I would say "Jestem tutaj i nigdzie się nie wybieram"


----------



## Drughi77

Dziękuję bardzo!


----------



## majlo

mekinking said:


> I would say "Jestem tutaj i nigdzie się nie wybieram"


Why would you say that this way?


----------



## mekinking

honestly, I don't know. "nie odejdę" sounds for a little but too...I don't know, like it was written in a romance, like two lovers were promising each other that they'd stay together forever
while we have this sentence "I am here and won't go away" in which "I am here" means for me that sb is somewhere (in a room, in a house, in a garden, in some exact place) and is not leaving it, and in such case I would say "nie wybieram się nigdzie" "I'm stayin where I am"
only if there was something like "I am with you, I won't go..." I'd use "nie odejdę" as in i'm staying in this particular relationship with you.

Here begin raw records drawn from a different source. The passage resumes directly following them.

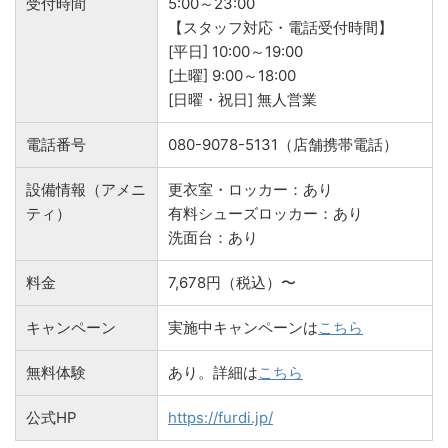
受付時間
5:00～23:00
【スタッフ対応・電話受付時間】
[平日] 10:00～19:00
[土曜] 9:00～18:00
[日曜・祝日] 無人営業
電話番号
080-9078-5131（店舗携帯電話）
設備情報（アメニ
更衣室・ロッカー：あり
ティ）
有料シューズロッカー：あり
洗面台：あり
料金
7,678円（税込）〜
キャンペーン
実施中キャンペーンは
こちら
無料体験
あり。詳細は
こちら
公式HP
https://furdi.jp/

in short: "nie wybieram się" concrete/real/existing "i'm not leaving the place in which I am"
"nie odejde" abstract/relationship.

probably didn't make it any clearer...


----------



## Drughi77

Hey, you are great!
It is my fault, cuz I didn't explain well what I meant...
"I am with you, I won't go..." is the meaning of my sentence; therefore I guess that "nie odejdę" is the correct translation.
Thanks to both of you, dziękuję!


----------



## majlo

Mekinking, what I tried to achieve by asking you this question was pinpoint that context - which by the way was not provided - is essential because you can't know if this is about lovers or just friends, which is quite significant here. And as I see, it worked.


----------



## Greg from Poland

_Jestem tutaj i nie odejdę_ and _Jestem tutaj i nigdzie się nie wybieram_ sound the same to me.


----------



## fragile1

Actually, no. I would say:
_Jestem tutaj i nie odejdę_
from you, I'm not leaving you, in my mind. It is more emotional to me.
_Jestem tutaj i nigdzie się nie wybieram_ 
from here, and in my mind because there is something to do or whatever, watch TV, wash the dishes. More technical about what to do next.


----------



## arturolczykowski

Jesli chodzi o jakikolwiek zwiazek: milosny, przyjacielski, powiedzialbym po prostu:

Jestem tu i Cie nie zostawie/opuszcze

Zostawienie/opuszczenie zawiera w sobie idee odejscia...a brzmi ladniej, przynajmniej tak sadze ;-)


----------



## majlo

I absolutely agree with fragile1. That's why I think context is essential here because if it's about a romance relationship, possibly a solemn moment, I'd never say _Jestem tutaj i nigdzie się nie wybieram_. It would be too rough for this occassion in my opinion. On the other hand, if, say, my mom called me and asked me if I was home because furniture is going to be belivered, I might use _Jestem (tutaj) i nigdzie się nie wybieram_. 
By the way, I'd never say _Jestem tu i Cię nie opuszczę _to a friend. Well, maybe in some extreme contexts, but normally it would be too romance-like to me.


----------



## fragile1

Thanks Majlo. The contecst  to '_Jestem tu i Cię nie opuszczę' _to a friend. No problem. Somebody is sik,has some bad days, and you want to keep that person going, or maybe buoy in some bad time. I can imagine, it can be used.


----------